◆ Goal of the exercise
When you restate the data, keep every word as it is and drop the images.
[Task input Boundary: Start]
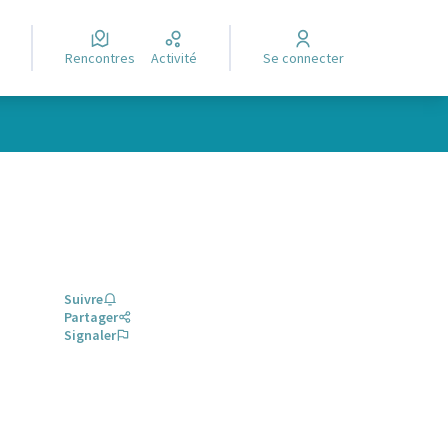
Rencontres
Activité
Se connecter
Suivre
Partager
Signaler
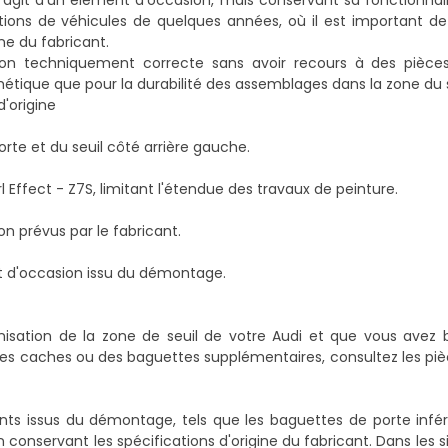
s'agit d'un élément d'occasion, mais conservant sa fonctionnalit
ions de véhicules de quelques années, où il est important d
ne du fabricant.
tion techniquement correcte sans avoir recours à des pièc
thétique que pour la durabilité des assemblages dans la zone du s
d'origine
porte et du seuil côté arrière gauche.
Effect - Z7S, limitant l'étendue des travaux de peinture.
on prévus par le fabricant.
nt d'occasion issu du démontage.
sation de la zone de seuil de votre Audi et que vous avez b
es caches ou des baguettes supplémentaires, consultez les piè
ments issus du démontage, tels que les baguettes de porte infé
conservant les spécifications d'origine du fabricant. Dans les s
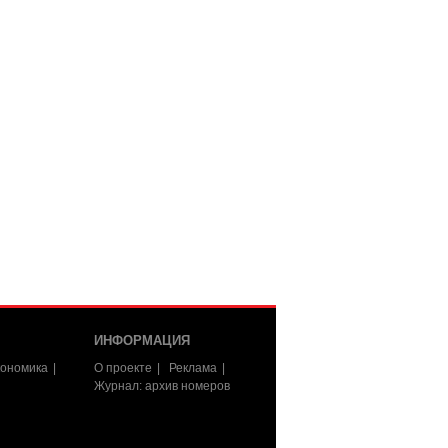
ИНФОРМАЦИЯ
ономика
О проекте
Реклама
Журнал: архив номеров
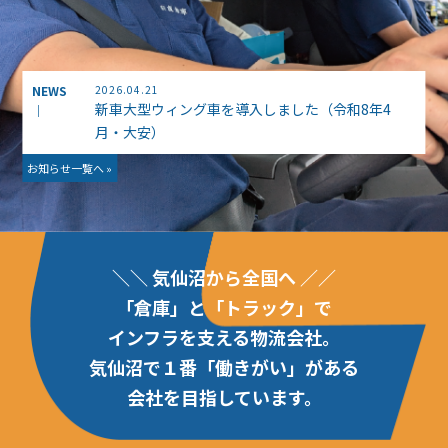
NEWS
2026.04.21
新車大型ウィング車を導入しました（令和8年4
｜
月・大安）
お知らせ一覧へ »
＼＼ 気仙沼から全国へ ／／
「倉庫」と「トラック」で
インフラを支える物流会社。
気仙沼で１番「働きがい」がある
会社を目指しています。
[Task input Boundary: End]
◆ Answer to the problem
Rencontres
Activité
Se connecter
Suivre
Partager
Signaler
s'agit d'un élément d'occasion, mais conservant sa fonctionnalit
ions de véhicules de quelques années, où il est important d
ne du fabricant.
tion techniquement correcte sans avoir recours à des pièc
thétique que pour la durabilité des assemblages dans la zone du s
d'origine
porte et du seuil côté arrière gauche.
Effect - Z7S, limitant l'étendue des travaux de peinture.
on prévus par le fabricant.
nt d'occasion issu du démontage.
sation de la zone de seuil de votre Audi et que vous avez b
es caches ou des baguettes supplémentaires, consultez les piè
ments issus du démontage, tels que les baguettes de porte infé
conservant les spécifications d'origine du fabricant. Dans les s
ИНФОРМАЦИЯ
ономика
О проекте
Реклама
Журнал: архив номеров
NEWS
2026.04.21
新車大型ウィング車を導入しました（令和8年4
｜
月・大安）
お知らせ一覧へ »
＼＼ 気仙沼から全国へ ／／
「倉庫」と「トラック」で
インフラを支える物流会社。
気仙沼で１番「働きがい」がある
会社を目指しています。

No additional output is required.